Él y Seiya habian estrechado mucho su relación desde que estuvieron en el inframundo. Y en estos tres años habian sido grandes amigos, si, Seiya era sin duda su mejor amigo hasta que... empezó a sentir por él... cosas que iban mas allá de la amistad. Y se fué dando cuenta poco a poco en los últimos dos meses... de que se estaba enamorando del moreno.
Llegó a imaginarse a si mismo besando a Seiya en los labios en una situación muy romantica, e incluso imagino sus cuerpos desnudos acariciándose. Pero siempre su razón intervenía y detenía sus imaginaciones justo ahí, diciendose a si mismo "eso no puede ser, es solo una paranoia debido a la actividad hormonal de la adolescencia, no estás enamorado, quítate eso de la cabeza, sois dos chicos y sois menores es absurdo, el es solo tu amigo, necesitas una novia como debe ser"
Y justo cuando había empezado a hacerse a la idea de dejar de pensar en Seiya de esas "extrañas" maneras... se entera de que el moreno está enamorado de él. Entonces, quizá no fuera tan absurdo, en fin, Seiya a asumido que le quiere y no parecía arrepentido de ello cuando se le declaró.

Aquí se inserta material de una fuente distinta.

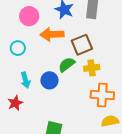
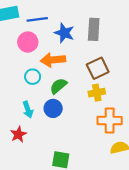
brown square: (82, 45) -> (98, 68), moved
cyan circle: (18, 48) -> (33, 77), moved
green semicircle: (67, 65) -> (58, 86), moved

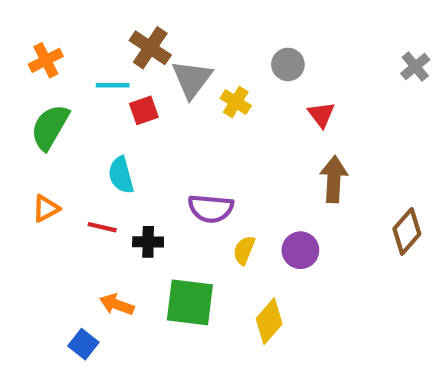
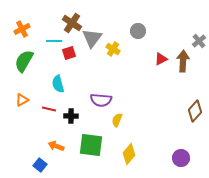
gray cross: (415, 67) -> (199, 41), moved
red triangle: (321, 115) -> (161, 59), moved, turned 40
brown arrow: (334, 179) -> (183, 61), moved
purple circle: (300, 250) -> (181, 158), moved

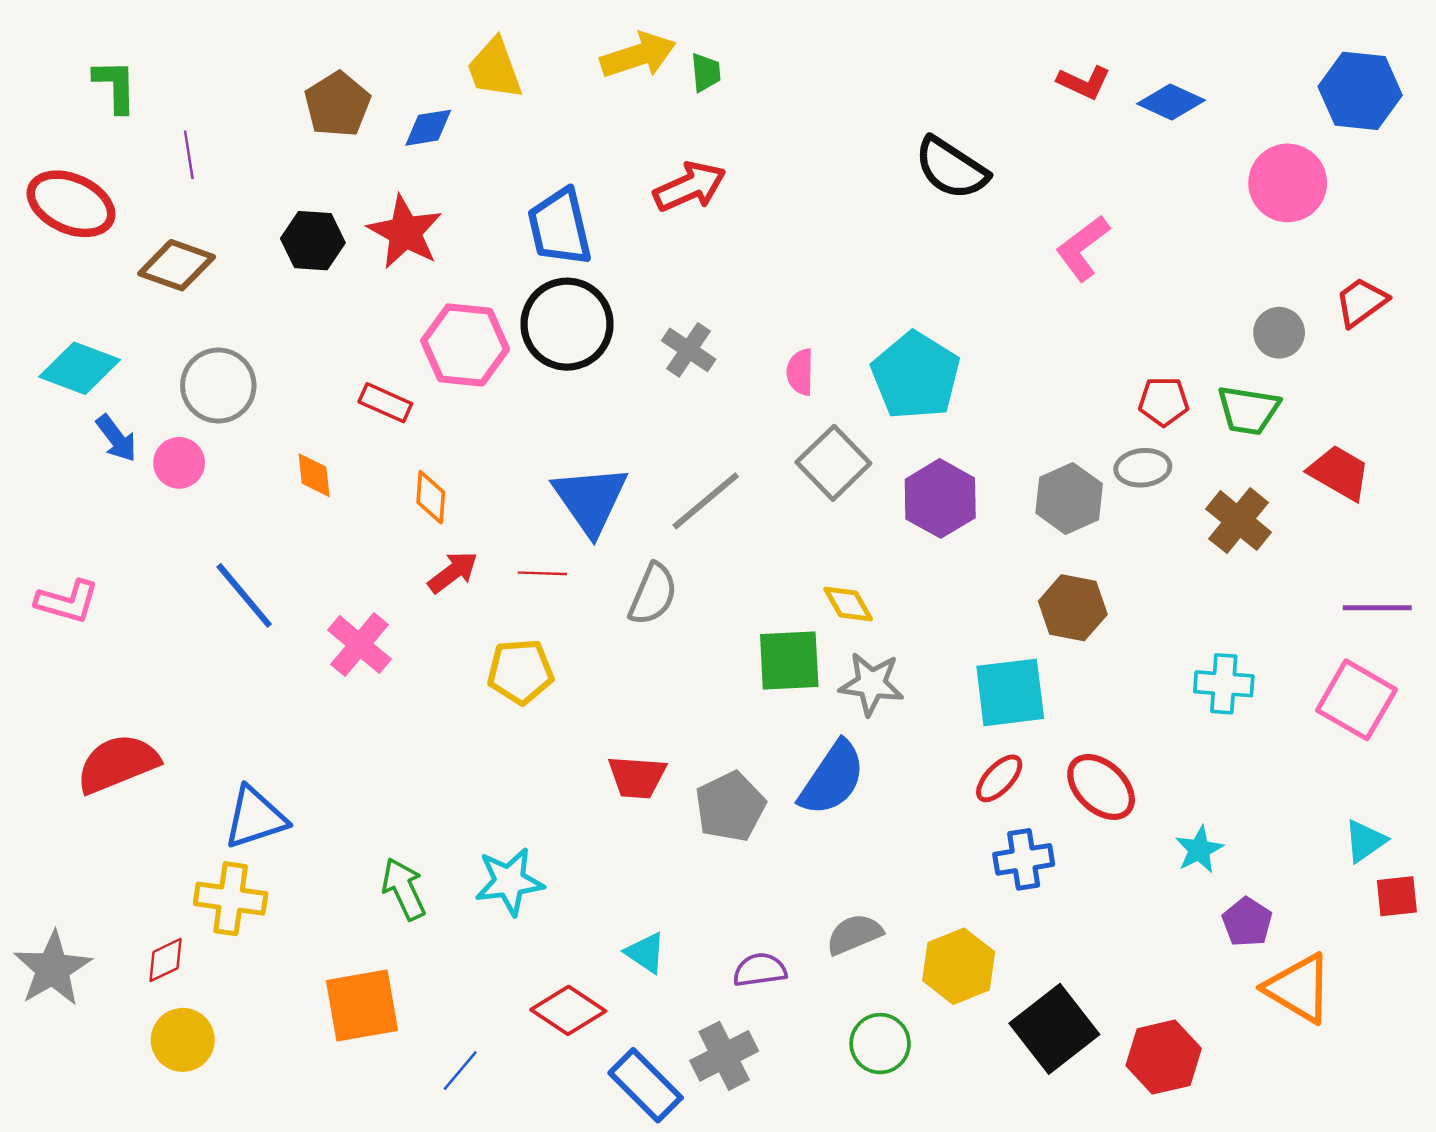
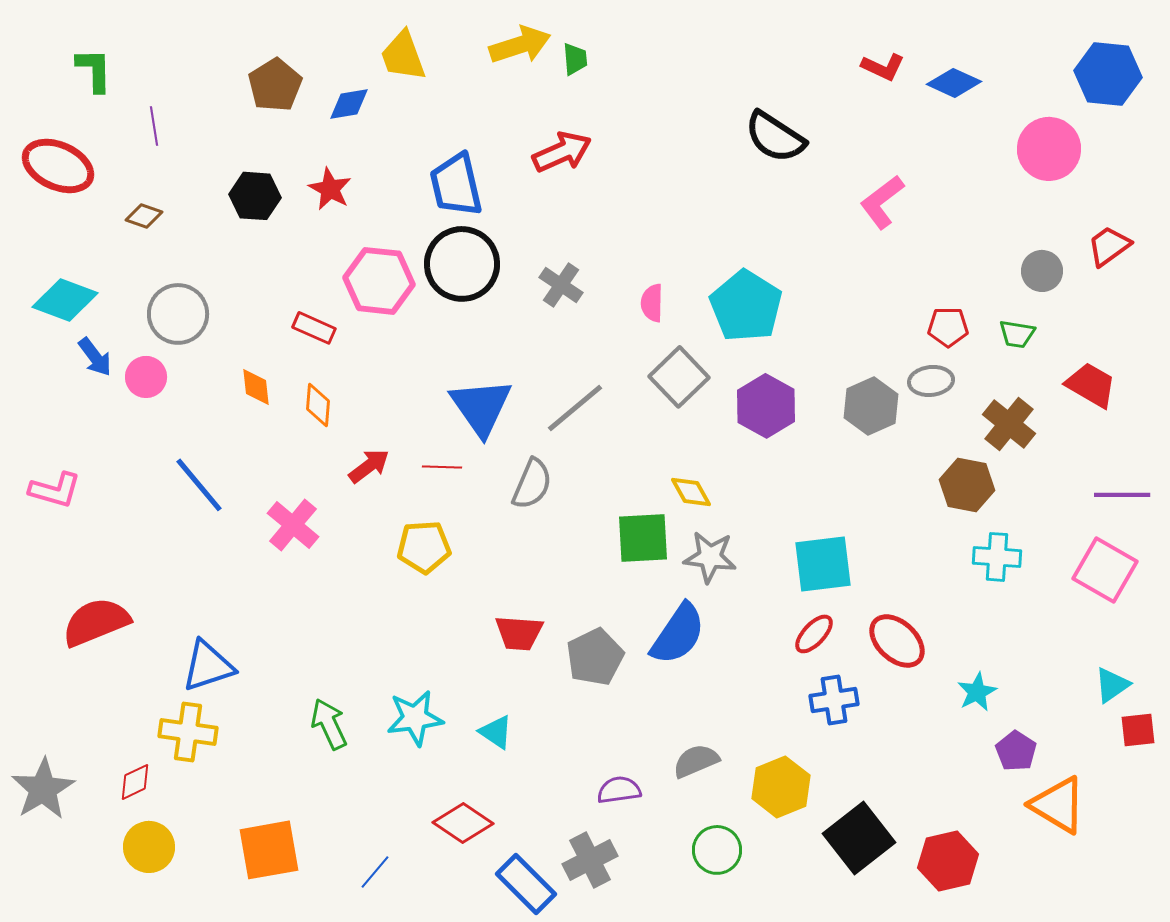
red star: (405, 232) -> (330, 189), size x0.7
brown diamond: (177, 265) -> (144, 216), size x0.6
green trapezoid: (1248, 410) -> (1017, 334), size x0.7
orange diamond: (431, 497) -> (318, 405), moved
brown hexagon: (1073, 608) -> (967, 485), moved
cyan triangle: (646, 953) -> (496, 732), moved
orange square: (362, 1005) -> (269, 850), moved

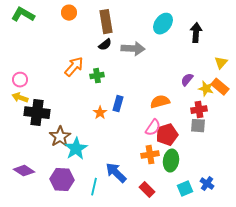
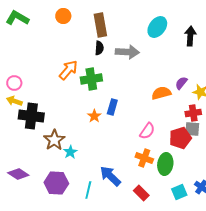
black semicircle: (105, 45) -> (99, 48), turned -48
green cross: (97, 76) -> (91, 79), size x1.5
orange semicircle: (160, 102) -> (161, 93), moved
red pentagon: (167, 135) -> (180, 138), moved
cyan star: (76, 149) -> (70, 152), size x0.6
orange cross: (150, 155) -> (144, 158), turned 30

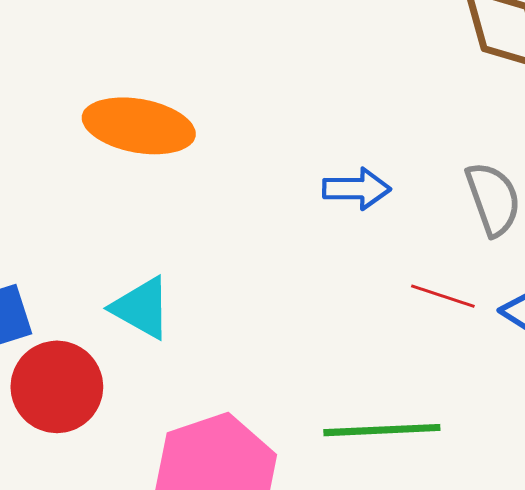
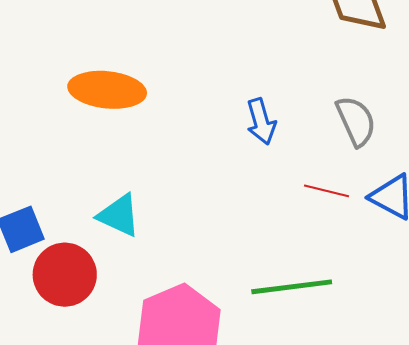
blue arrow: (357, 189) -> (261, 121), turned 78

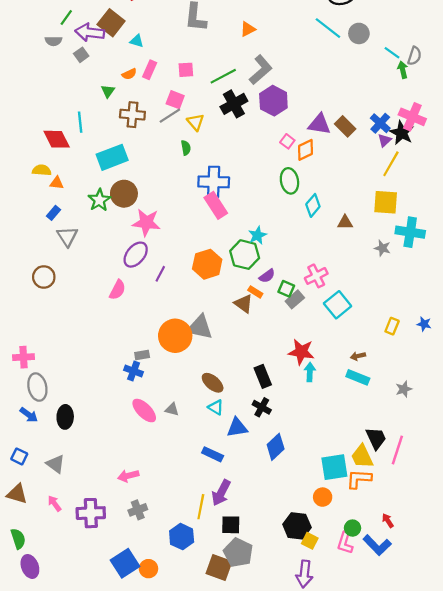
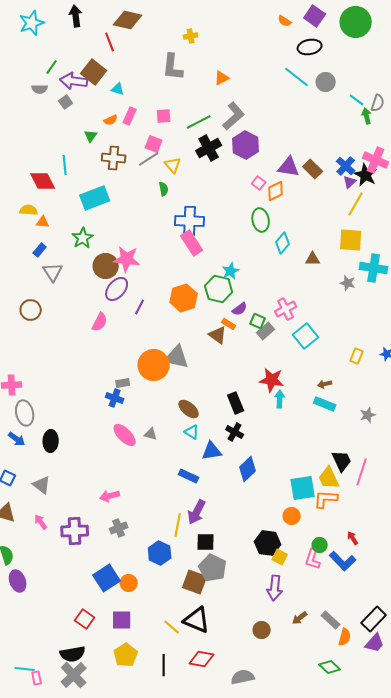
brown circle: (124, 194) -> (106, 266), moved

Quién le dió sentido a nuestro amor
no fui yo, fue nuestro corazón.
Pero... aquello no estaba bien, seguian siendo dos chicos de 16 años. Seiya era conocido por actuar sin pensar, quizá esta excusa valiera para rechazar su amor... pero no su amistad, no quería perderle.
Aquella noche no logró dormir bien, algo oprimía su pecho, las dudas y su afecto por Seiya. No quería hacerle daño, no podía rechazarle pero tampoco corresponderle.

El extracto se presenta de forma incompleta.